Wednesday, January 20, 2021

Politics as Narrative-control and Deception

Party politics is based on a lie. It professes that we need coercively inclined people to take control of our lives for our own safety and wellbeing. The more overreaching the state becomes, the more it professes this idea. It's promoted through all available channels and at all times. Under tyranny, there's no let up.

Most people become in this way victims to the state. They take sides in a battle of colours, where each team present its own flavour of control. However, no team is without an agenda. By engaging in the battle of colours, we subsume the idea of control and need to subjugate dissent. Blinded by superficial arguments relating to the exact nature of various phenomena, people become dupes to the political elite who toss upon us all sorts of emotional nonsense.

This has become especially apparent over the last twelve months. There's been a torrent of facts related to Covid, as well as the climate and the virtue of democracy, all with a clear and singular message. Only by blind obedience to authority can we expect to ever become both free and safe. The narrative has been strictly controlled. So much so that it has revealed itself for what it is.

Impressed by my ability to predict the early developments related to the Covid pandemic, my stepdaughter wanted to learn more about my predictions. She was open to whatever thoughts I had on the subject, and I told her then that politics is best viewed as narrative-control and deception. From that angle, all sorts of things can be predicted and tested for validity. Case in point was the repeated mentioning of a second wave of Covid. I asked her what she made of it, and she replied that it might mean that there would be a second lock down after summer. Then, I asked her how many victims to Covid she would personally know by then, to which she replied a handful at most. As it turned out, she was right on both counts. There's currently a lockdown in place, and the only death in the family due to Covid was that of aunt Augusta.

This has been an eye-opening experience for my stepdaughter. Armed with a simple model of the state, all sorts of things become clear. Not only is she able to make fairly accurate predictions, she's also able to analyse the nature of political fads, such as the ever-present climate scare. The climate has not in fact changed over time. Every prediction of imminent disaster has come to nothing. Yet, the narrative is still in full force, revealing to her all the more clearly that politics really is about deception and narrative-control.
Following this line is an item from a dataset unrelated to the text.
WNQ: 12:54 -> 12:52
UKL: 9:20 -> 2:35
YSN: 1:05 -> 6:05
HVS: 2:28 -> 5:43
Not only has my stepdaughter taken my model to heart, my wife is similarly impressed by its power of prediction. She's gone from being a mindless consumer of news to a sceptic, always looking for the narrative and its likely implications. Even my nine year old son is catching on to this. When a politician complained the other day about people coming together in public parks, talking face to face, without a face-mask, I exclaimed: "Oh, the horror. People having fun, talking to each other. Without a face-mask!" my son rolled over laughing.

This general scepticism and model of analysis is now spreading through the social network of my stepdaughter and wife. They mention my model in various ways, influencing in turn their circle of friends. The fact that the model works well as a tool for predictions reveals the lie of the state while at the same time empowering those who adopt it. It spreads through the network because it works.
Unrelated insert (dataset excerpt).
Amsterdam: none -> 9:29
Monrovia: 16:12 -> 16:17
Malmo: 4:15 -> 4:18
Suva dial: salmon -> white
The big difference between a lie and truth is that a lie has no power of prediction, while truth has great power of prediction. This is how we identify man made global warming as a lie. Truth reveals party politics as a system of manipulation. It reveals the manipulative nature of media, including social media. We recognize the lie. We find ways to stay away from it. When we analyse data in light of truth, we see things coming, and we're able to avoid much suffering that would otherwise strike us without warning.

This is not to say that we can go lightly through the chaos, undisturbed by the nonsense tossed upon us. When the prime minister of Portugal publically pronounces anyone not wearing the face-mask correctly as an enemy of the state, it's clear that we cannot simply ignore it. We must wear the mask of the beast. To do otherwise would be to put ourselves and our family in danger of the mob who gladly take on the job as voluntary enforcers of the prime minister's will.